Humans are inherently complex creatures. Eve and Jacob suggest that using login accounts in a traditional fashion to solve access challenges is failing to address the challenges of protecting, connecting, and respecting users of online systems. Purposeful alignment of account usage to the different “characters” people assume online — personas — must not just involve issuing a user new credentials for each one. Instead, they propose a way to define a persona construct that can meaningfully refine security and experiential requirements for each system and each human being. Is this a viable approach? Let’s discuss.

Homework

Takeaways

  • ⚡ “First party fraud” or “credential abuse” are both names for things that happen when people are successfully authenticated, but are able to do something that would violate business intent or risk tolerance, even if technically permitted by current policy.”

  • ⚡ Web and mobile UX developers should adapt user interfaces to make it easier for people to understand the capabilities of their current persona. For example, the UX of a bank website might inactivate transfers of more then 80% of funds, and provide an alternate link "Request Funds Transfer" that explains all secondary account holders wait 24 hours to approve a transaction of this size.

  • ⚡ Enterprises need to express policies that deny a capability if it violates a "separation-of-personas" policy--similar to how certain business roles might require segregation of duties.
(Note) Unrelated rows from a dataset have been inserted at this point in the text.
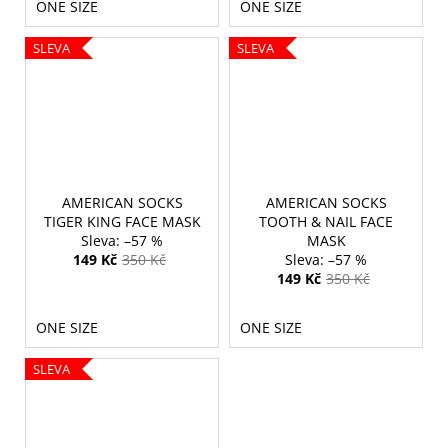
č
ONE SIZE
ONE SIZE
u
j
SLEVA
SLEVA
e
m
e
AMERICAN SOCKS
AMERICAN SOCKS
TIGER KING FACE MASK
TOOTH & NAIL FACE
–57 %
MASK
149 Kč
350 Kč
–57 %
149 Kč
350 Kč
ONE SIZE
ONE SIZE
SLEVA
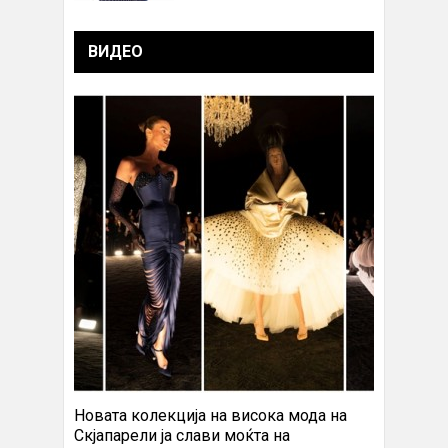
ВИДЕО
Новата колекција на висока мода на
Скјапарели ја слави моќта на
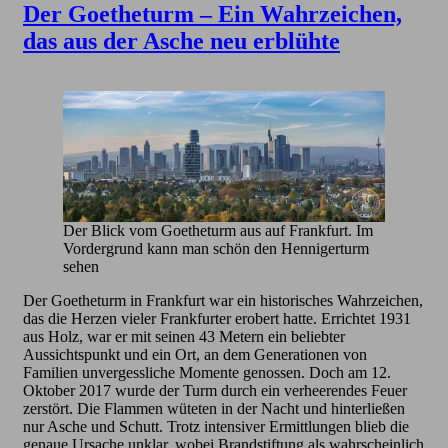
Der Goetheturm – Ein Wahrzeichen,
das aus der Asche neu erblühte
Der Blick vom Goetheturm aus auf Frankfurt. Im
Vordergrund kann man schön den Hennigerturm
sehen
Der Goetheturm in Frankfurt war ein historisches Wahrzeichen,
das die Herzen vieler Frankfurter erobert hatte. Errichtet 1931
aus Holz, war er mit seinen 43 Metern ein beliebter
Aussichtspunkt und ein Ort, an dem Generationen von
Familien unvergessliche Momente genossen. Doch am 12.
Oktober 2017 wurde der Turm durch ein verheerendes Feuer
zerstört. Die Flammen wüteten in der Nacht und hinterließen
nur Asche und Schutt. Trotz intensiver Ermittlungen blieb die
genaue Ursache unklar, wobei Brandstiftung als wahrscheinlich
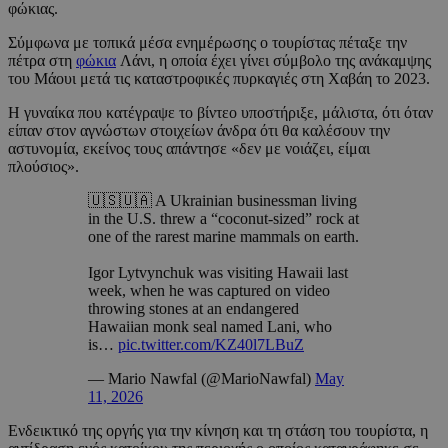
φώκιας.
Σύμφωνα με τοπικά μέσα ενημέρωσης ο τουρίστας πέταξε την
πέτρα στη
φώκια
Λάνι, η οποία έχει γίνει σύμβολο της ανάκαμψης
του Μάουι μετά τις καταστροφικές πυρκαγιές στη Χαβάη το 2023.
Η γυναίκα που κατέγραψε το βίντεο υποστήριξε, μάλιστα, ότι όταν
είπαν στον αγνώστων στοιχείων άνδρα ότι θα καλέσουν την
αστυνομία, εκείνος τους απάντησε «δεν με νοιάζει, είμαι
πλούσιος».
🇺🇸🇺🇦 A Ukrainian businessman living
in the U.S. threw a “coconut-sized” rock at
one of the rarest marine mammals on earth.
Igor Lytvynchuk was visiting Hawaii last
week, when he was captured on video
throwing stones at an endangered
Hawaiian monk seal named Lani, who
is…
pic.twitter.com/KZ40l7LBuZ
— Mario Nawfal (@MarioNawfal)
May
11, 2026
Ενδεικτικό της οργής για την κίνηση και τη στάση του τουρίστα, η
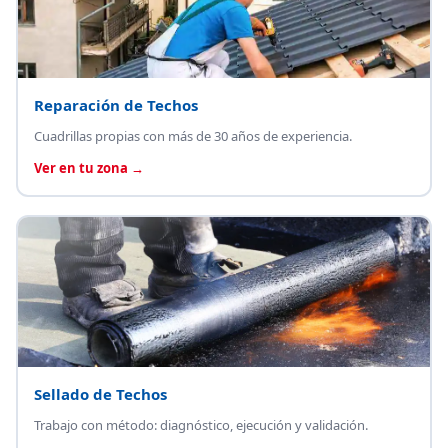
Reparación de Techos
Cuadrillas propias con más de 30 años de experiencia.
Ver en tu zona →
Sellado de Techos
Trabajo con método: diagnóstico, ejecución y validación.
Could Cedar policy analysis enable enterprises to prove these persona based universal statements?

  • ⚡ Issuing people more credentials is not the answer. This is a waste of money, has a terrible end user experience, and makes us less secure. You also lose the ability to correlate the person with his other actions from an ITDR perspective--at the end of the day, it's actually one person.

  • ⚡ Mike thinks personas are an important new entity that we need to model. What infrastructure would issue a token to assert a Persona? What kind of token would that even be, e.g. is it an OAuth transaction token? What is the schema of that token, and how would industries extend the schema for their business-specific requirements? How would personas map to each other, to assets, and to other entities, like organizations, AI agents, or other software entities? What would the trust model be, e.g. how could front end applications know they can trust these persona tokens? Is the glue made out of Cedar? All these are outstanding questions.